> For clean Markdown of any page, append .md to the page URL.
> For a complete documentation index, see https://openrouter.ai/docs/llms.txt.
> For full documentation content, see https://openrouter.ai/docs/llms-full.txt.
> For AI client integration (Claude Code, Cursor, etc.), connect to the MCP server at https://openrouter.ai/docs/_mcp/server.

# Quickstart: Build a Chat App

**Goal:** Learn the fundamentals of OpenRouter by building a TypeScript chat
app that sends messages and streams responses through OpenRouter.

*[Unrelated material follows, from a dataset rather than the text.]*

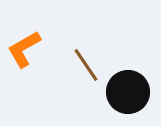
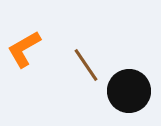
black circle: moved 1 px right, 1 px up
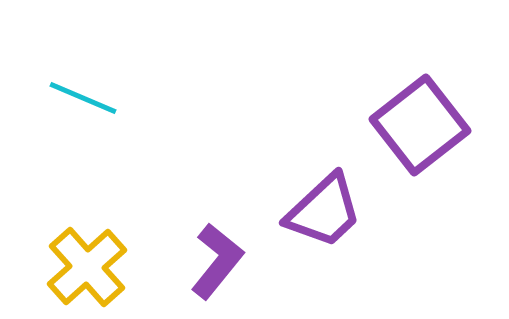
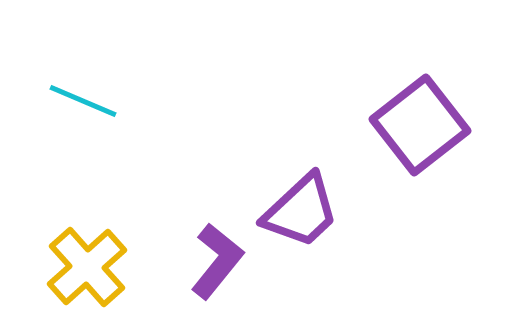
cyan line: moved 3 px down
purple trapezoid: moved 23 px left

**Outcome:** A working multi-turn conversation loop that can talk to any of the
600+ models available on the platform by changing a single string.

Want to get started faster? Copy this prompt into your coding agent.

## Prerequisites

* **Node.js 18+** installed
* An **OpenRouter API key** — create one at
  [openrouter.ai/settings/keys](https://openrouter.ai/settings/keys) or set up
  a new [Stripe project](/docs/guides/overview/stripe-projects)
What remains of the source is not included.